Want more wealth in 2015? Most of us do, but we’re not sure how to get there. To help us figure it out, the finance site GOBankingRates compiled one piece of advice from 11 top financial wizards for the coming year, and invited readers to vote for the best. If there’s a consensus among the experts, it seems to be this: Invest in yourself and your own smarts; be conservative everywhere else.
That makes a lot of sense. This is the age of the entrepreneur, but with continuing economic uncertainty this isn’t really the time to splurge. You can see the full list of expert tips (and vote for your own favorite) here.

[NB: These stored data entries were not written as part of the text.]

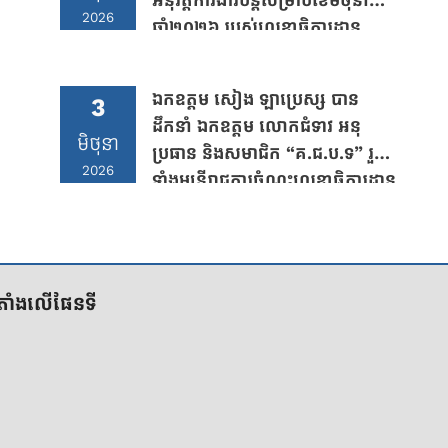
អនុវត្តការងារបន្តសម្រាប់ខែមិថុនា
2026
ឆ្នាំ២០២៦ របស់លេខាធិការដ្ឋាន
គ.ជ.ប.ទ ក្រោមអធិបតីភាព ឯកឧត្តម
នុត សត្យា ប្រធានលេខធិការដ្ឋាន
ឯកឧត្តម សៀង ឡាប្រេស្ស បាន
3
គ.ជ.ប.ទ
ដឹកនាំ ឯកឧត្តម លោកជំទាវ អនុ
មិថុនា
ប្រធាន និងសមាជិក “គ.ជ.ប.ទ” រួម
2026
ទាំងមន្រ្តីរាជការចំណុះលេខាធិការដ្ឋាន
“គ.ជ.ប.ទ” ចូលរួមពិធីបុណ្យ និង
គោរពវិញ្ញាណក្ខន្ធសព ឧបាសិកាពុទ្ធ
សាសនូបត្ថម្ភកៈ កែវ អ៊ាន ដែលត្រូវជា
ម្តាយបង្កើតរបស់ ឯកឧត្តម កែវ តារា
ីតាំងលើផែនទី
ពង្ស អនុប្រធាន “គ.ជ.ប.ទ”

Meantime, here’s a look at the high-profile experts’ advice:
1. Keep it simple.
The best places to invest are in the things you know best, according to legendary investor Warren Buffett. “If you don’t invest in things you know, you’re just gambling,” he told CNBC. It’s one reason he’s never invested in the tech sector, for example.
In his 2014 shareholders letter, he explained more fully: “You don’t need to be an expert in order to achieve satisfactory investment returns. But if you aren’t, you must recognize your limitations and follow a course certain to work reasonably well. Keep things simple and don’t swing for the fences.”
And don’t be misled by lofty promises, he added. “When promised quick profits, respond with a quick ‘no.'”
2. Get back to basics.
Many people want to improve their financial outlook but aren’t sure how to go about it, according to Jeanette Pavini, two-time Emmy-winning consumer reporter. Many of her viewers write and tell her that they’re overwhelmed by the numerous options and resources out there. “They feel as if they are never going to dig out of the hole, so they become discouraged and simply give up.”
Don’t let this happen to you. Improving your finances isn’t rocket science, Pavini says. It begins with understanding exactly where your money is going, writing it down, keeping track, and looking for opportunities to cut costs. “Learn what areas in your budget you actually have control over,” she says. “Have a plan and keep it simple.” And don’t be fooled into thinking only major changes make a difference, she adds. “No savings is too small. They all add up.”